In both models, NIR-nCLE fluorescence correlated with malignancy as assessed by histological staining and immunofluorescence microscopy. To evaluate the diagnostic performance of NIR-nCLE, five non-expert blinded reviewers examined all of the imaging sequences (22 from malignant and 22 from non-malignant tissue biopsies). The reviewers independently diagnosed each NIR-nCLE sequence based on the presence of fluorescent cells, categorizing the images with an overall sensitivity of 100% and specificity of 92%. Importantly, there were no false-negative diagnoses and inter-observer agreement was excellent.

Tumour detection

Finally, to assess the technique’s performance in human lung tumours, the team conducted NIR-nCLE-guided biopsy of tumour and normal lung tissue specimens from five patients undergoing lung cancer surgery. All nodules were ground glass opacities (GGOs), which have a soft-tissue architecture and are particularly challenging to diagnose. NIR-nCLE identified fluorescent cancer cells within the lesion in all five GGOs, achieving high diagnostic accuracy when compared with histopathologic analysis.

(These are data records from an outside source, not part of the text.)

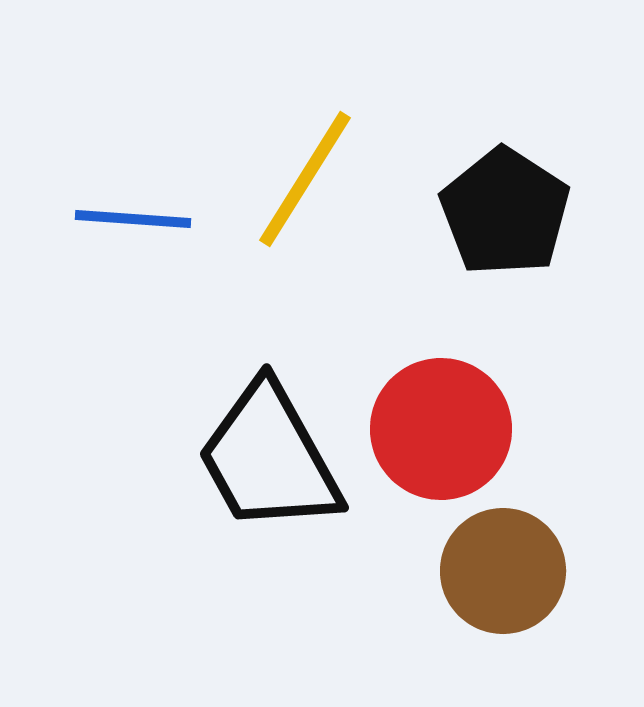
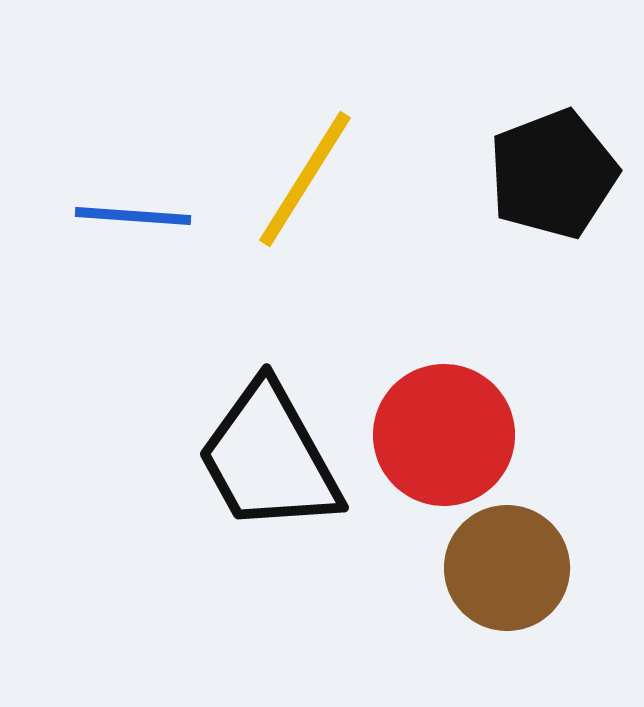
black pentagon: moved 48 px right, 38 px up; rotated 18 degrees clockwise
blue line: moved 3 px up
red circle: moved 3 px right, 6 px down
brown circle: moved 4 px right, 3 px up
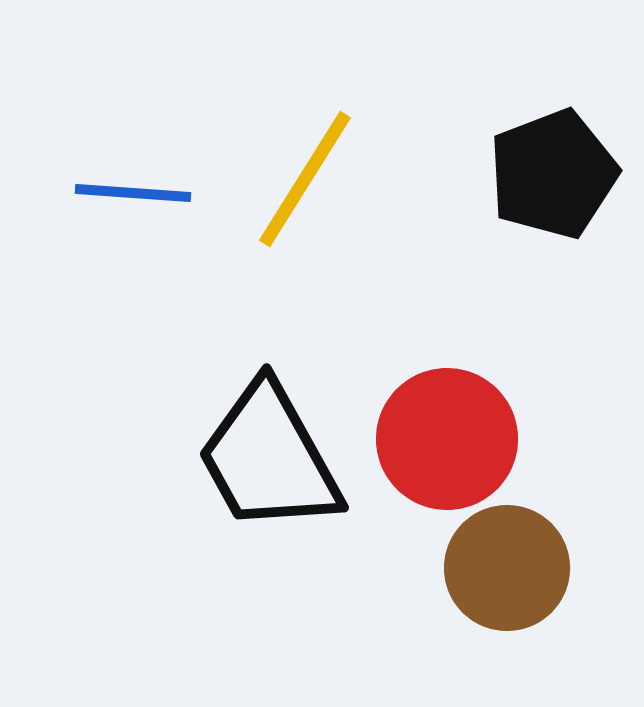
blue line: moved 23 px up
red circle: moved 3 px right, 4 px down
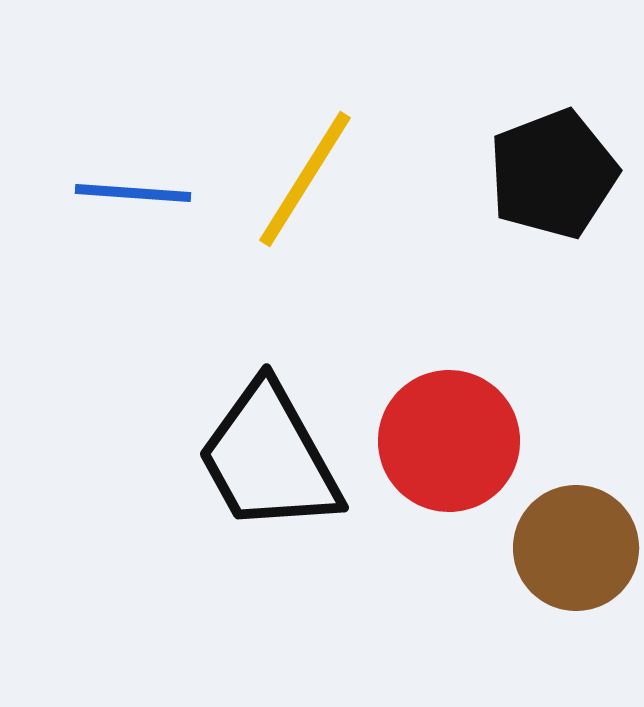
red circle: moved 2 px right, 2 px down
brown circle: moved 69 px right, 20 px up
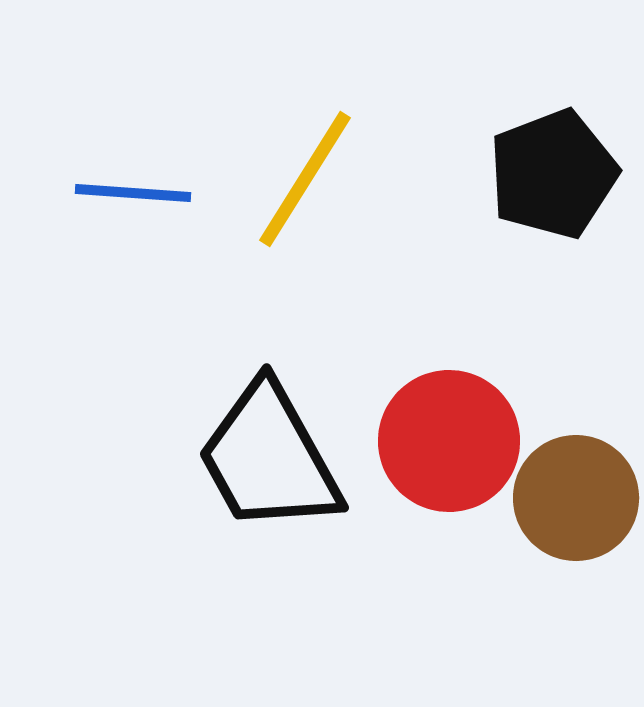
brown circle: moved 50 px up
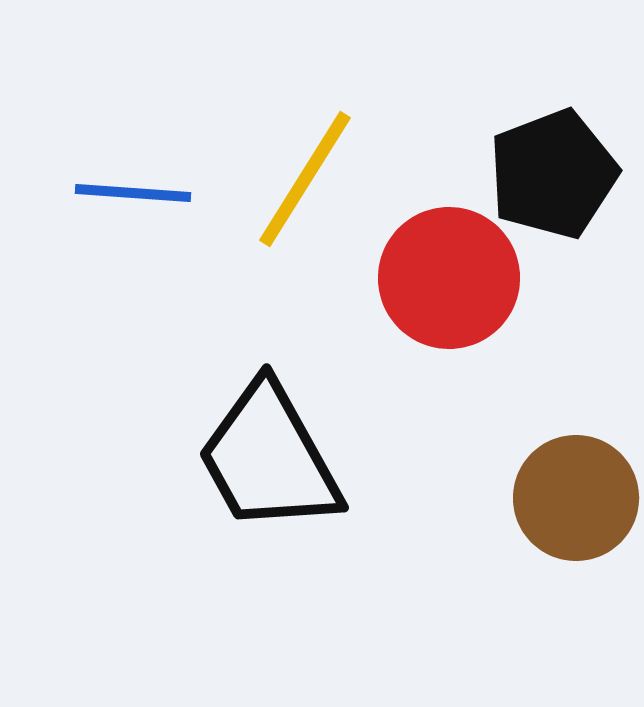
red circle: moved 163 px up
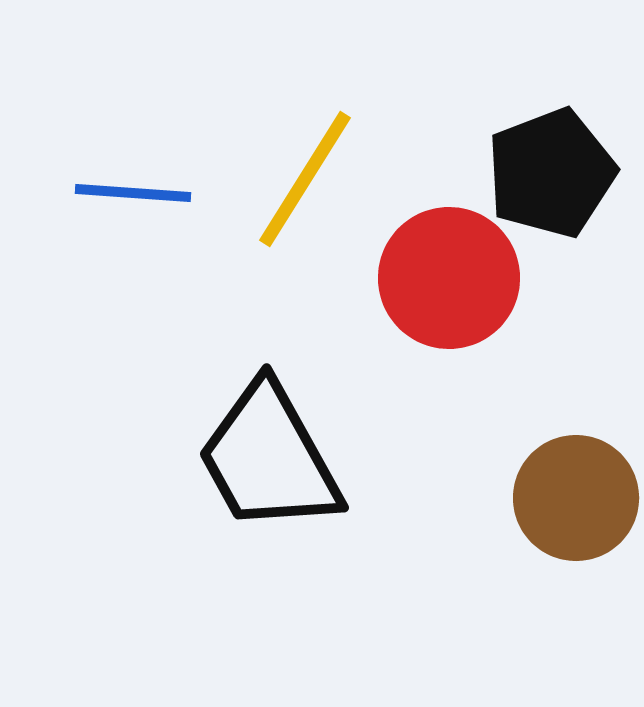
black pentagon: moved 2 px left, 1 px up
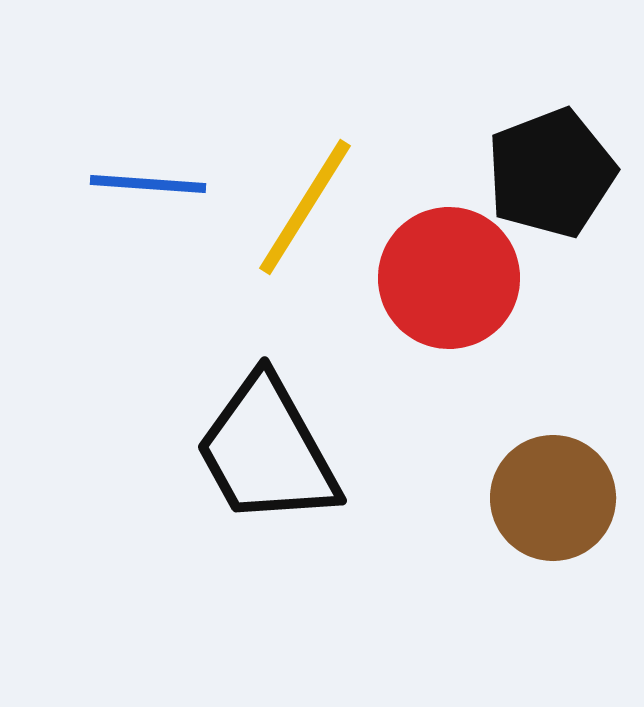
yellow line: moved 28 px down
blue line: moved 15 px right, 9 px up
black trapezoid: moved 2 px left, 7 px up
brown circle: moved 23 px left
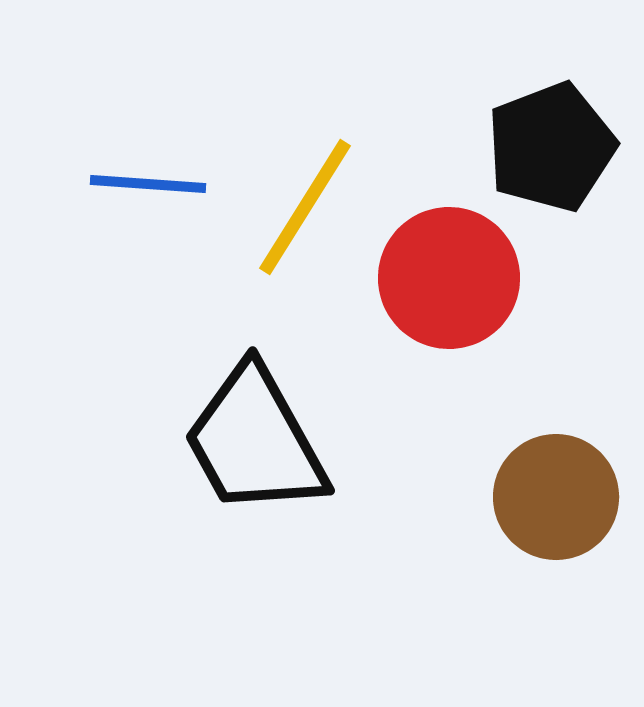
black pentagon: moved 26 px up
black trapezoid: moved 12 px left, 10 px up
brown circle: moved 3 px right, 1 px up
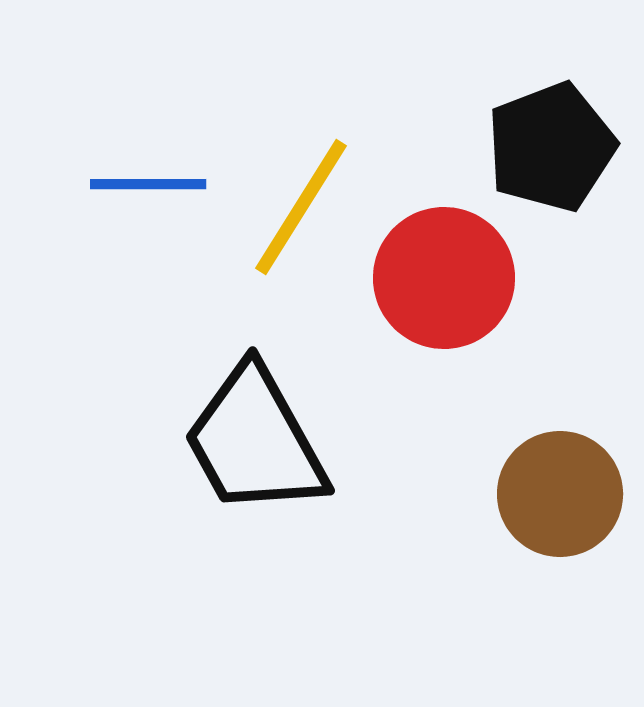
blue line: rotated 4 degrees counterclockwise
yellow line: moved 4 px left
red circle: moved 5 px left
brown circle: moved 4 px right, 3 px up
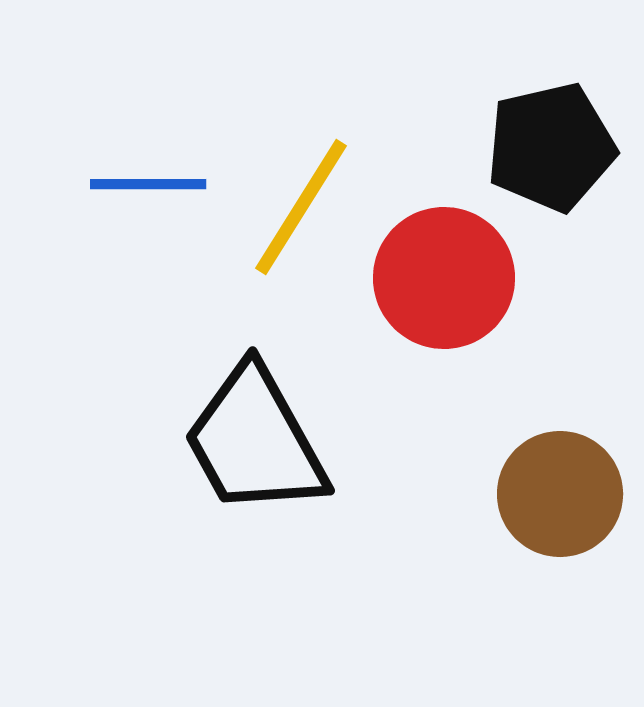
black pentagon: rotated 8 degrees clockwise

Five non-expert reviewers could distinguish NIR-nCLE imaging sequences within the GGOs (10 specimens) from those in normal lung (10 specimens) with a sensitivity of 100%, a specificity of 92% and an overall diagnostic accuracy of 96%. Again, there were no false-negative diagnoses and excellent intra-observer agreement.

The researchers note that this proof-of-concept study analysed pulmonary nodules as a test case, but hope that the approach can also be used for earlier diagnosis of other cancer types.

“This research shines a light on the possibility of being able to more accurately identify and diagnose lesions that could be cancerous, even those that are very small and may evade our typical diagnostic capabilities,” says corresponding author Sunil Singhal. “The quest to diagnose lung cancer in earlier stages is a centrepiece of our research, since early detection is so closely connected to chances for successful treatment.”